Hilarious. Tender. Brutal. These are the trademarks of one of America’s most dazzling writers, Sherman Alexie. His latest book, War Dances (Grove Press), a collection of poetry and short stories, renders emotional landscapes—anger, joy, anxiety, grief, fear—with skill.
In “War Dances,” the short story that lends its name as the book’s title, the narrator remembers visiting his sick father in the hospital. His dad, post-surgery, is cold in bed, and the narrator asks a busy nurse for a blanket.
“With blanket in hand, I walked back to my father,” the narrator notes. “It was a thin blanket, laundered and sterilized a hundred times. In fact it was too thin. It wasn’t really a blanket. It was more like a large beach towel. Hell, it wasn’t even good enough for that. It was more like the world’s largest coffee filter. Jesus, had health care finally come to this? Everybody was uninsured and unblanketed.”
War Dances contains good poetry, too. My favorite of the bunch is his “Ode to Mix Tapes.” The digital revolution has changed how people create these soundtracks of seduction.
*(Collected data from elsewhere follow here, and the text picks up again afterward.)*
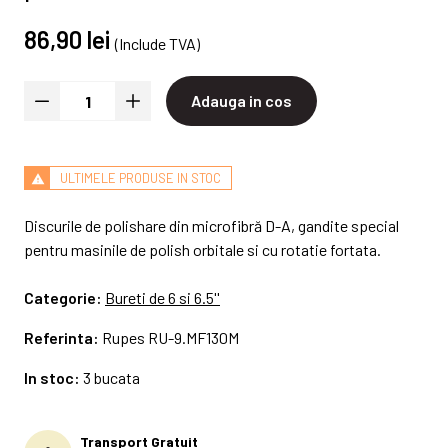
86,90 lei
(Include TVA)
Adauga in cos
ULTIMELE PRODUSE IN STOC
Discurile de polishare din microfibră D-A, gandite special
pentru masinile de polish orbitale si cu rotatie fortata.
Categorie:
Bureti de 6 si 6.5''
Referinta:
Rupes RU-9.MF130M
In stoc:
3 bucata
Transport Gratuit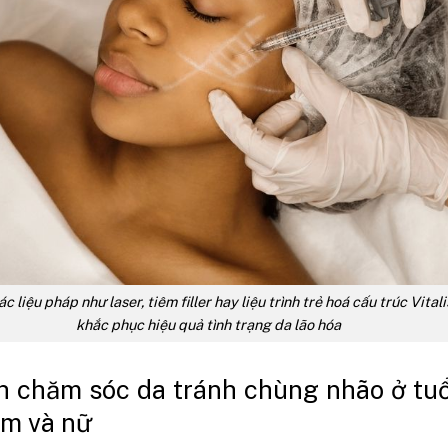
c liệu pháp như laser, tiêm filler hay liệu trình trẻ hoá cấu trúc Vital
khắc phục hiệu quả tình trạng da lão hóa
h chăm sóc da tránh chùng nhão ở tuổ
am và nữ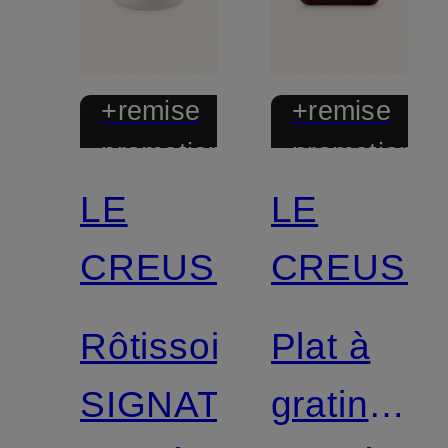
+remise
+remise
promotionnelle
promotionnel
LE
LE
CREUSET
CREUSE
Rôtissoire
Plat à
SIGNATURE
gratin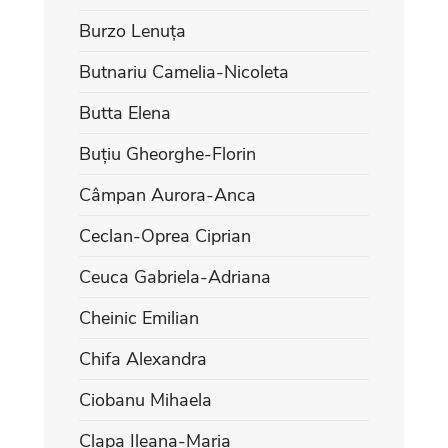
Burzo Lenuța
Butnariu Camelia-Nicoleta
Butta Elena
Buțiu Gheorghe-Florin
Câmpan Aurora-Anca
Ceclan-Oprea Ciprian
Ceuca Gabriela-Adriana
Cheinic Emilian
Chifa Alexandra
Ciobanu Mihaela
Clapa Ileana-Maria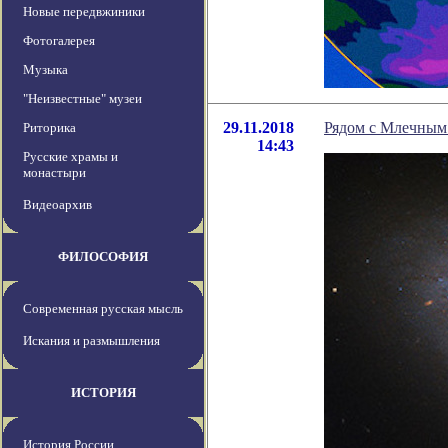
Новые передвжиники
Фотогалерея
Музыка
"Неизвестные" музеи
29.11.2018
Рядом с Млечным
Риторика
14:43
Русские храмы и
монастыри
Видеоархив
ФИЛОСОФИЯ
Современная русская мысль
Искания и размышления
ИСТОРИЯ
История России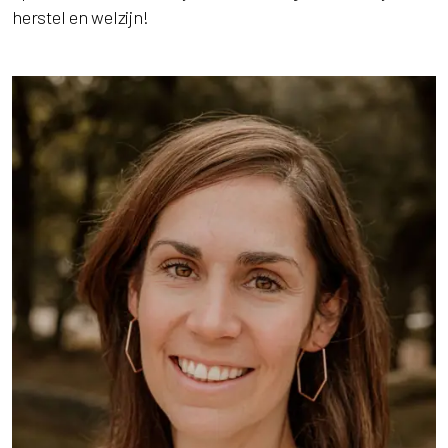
herstel en welzijn!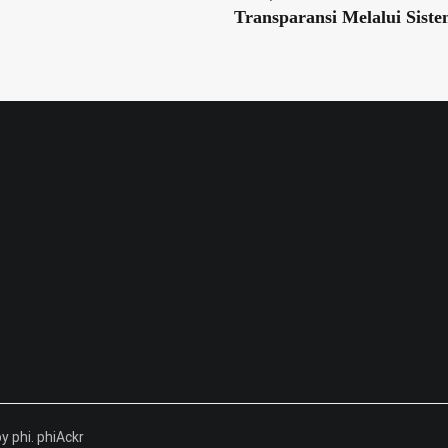
Transparansi Melalui Sist
by phi. phiAckr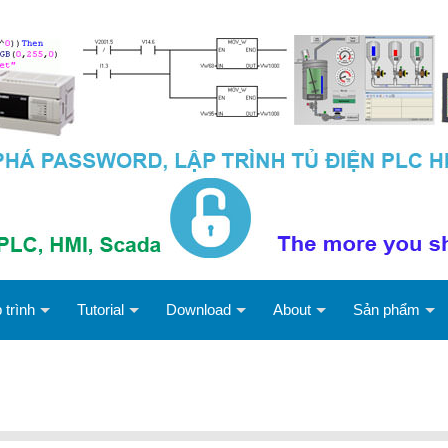
 trình
Tutorial
Download
About
Sản phẩm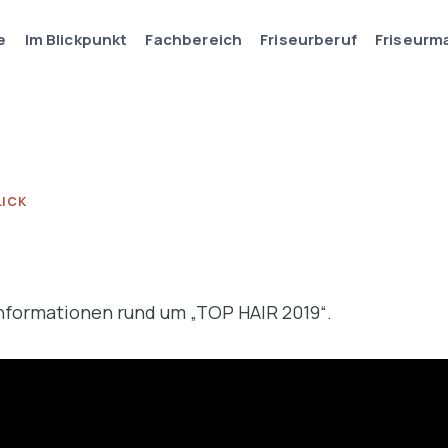
e
Im Blickpunkt
Fachbereich
Friseurberuf
Friseurm
LICK
Informationen rund um „TOP HAIR 2019“.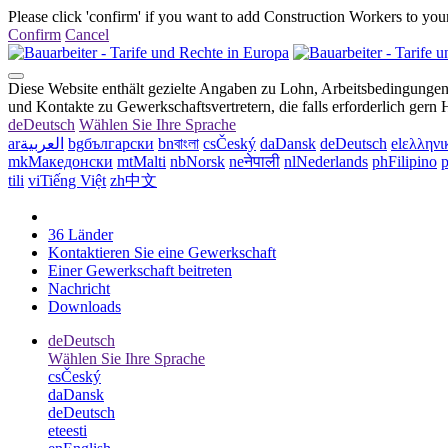
Please click 'confirm' if you want to add Construction Workers to your
Confirm
Cancel
Diese Website enthält gezielte Angaben zu Lohn, Arbeitsbedingungen 
und Kontakte zu Gewerkschaftsvertretern, die falls erforderlich gern 
de
Deutsch
Wählen Sie Ihre Sprache
ar
العربية
bg
български
bn
বাংলা
cs
Český
da
Dansk
de
Deutsch
el
ελληνι
mk
Македонски
mt
Malti
nb
Norsk
ne
नेपाली
nl
Nederlands
ph
Filipino
p
tili
vi
Tiếng Việt
zh
中文
36 Länder
Kontaktieren Sie eine Gewerkschaft
Einer Gewerkschaft beitreten
Nachricht
Downloads
de
Deutsch
Wählen Sie Ihre Sprache
cs
Český
da
Dansk
de
Deutsch
et
eesti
Alexie writes that it’s too easy to make mix tapes these days with CD burners, iPods, and iTunes.
But I miss the labor
Of making old-school mix tapes—the
midair
Acrobatics of recording one song
At a time. It sometimes took days
To play, choose, pause,
Ponder, record, replay, erase,
And replace. But there was no magic
wand.
It was blue-collar work. . . .
But O, the last track
Was the vessel that contained
The most devotion and pain
And made promises that you couldn’t
take back.
Malalai Joya’s A Woman Among Warlords (Scribner) tells the amazing story of one of Afghanistan’s leading democracy activists.
The Progressive had the opportunity to meet and interview Joya for our radio show back in 2006. Her steadfast resolve in the face of death threats touched us deeply.
So it was a real pleasure to find out more about her life by reading her autobiography. As a girl she loved poetry and would “read late into the night by the light of our propane lamp” the works of Langston Hughes and Bertolt Brecht. Inspired by her father’s own activism, she tells of opening secret schools for girls in basements, calling it “the most important act of rebellion against the Taliban.” On her wedding day, for security reasons, her bodyguards had to search every flower arrangement for explosives.
Joya fearlessly denounced the warlords at the constitutional assembly in 2003, which she attended. Two years later she ran for office and won, becoming the youngest member elected to parliament. She was later suspended from office for her persistent criticisms of corruption and advocacy of human rights.
She predicted that the Afghan elections, held in August, would be a joke, and warns about Obama’s further escalation of the war. “It could well be that people in Afghanistan will soon say that Obama is even worse than Bush,” she writes. She urges the American people to pressure Obama to withdrawal all our troops.
“In the past thirty years, every kind of atrocity has been committed in Afghanistan in the name of socialism, religion, freedom, democracy and liberation,” she writes. “Now these acts are justified by a so-called war on terror.”
With A Woman Among Warlords, Joya takes her place alongside such leading democracy activists as Aung San Suu Kyi, Shirin Ebadi, and Rigoberta Menchu. It was Joya who should have won the Nobel Peace Prize this year.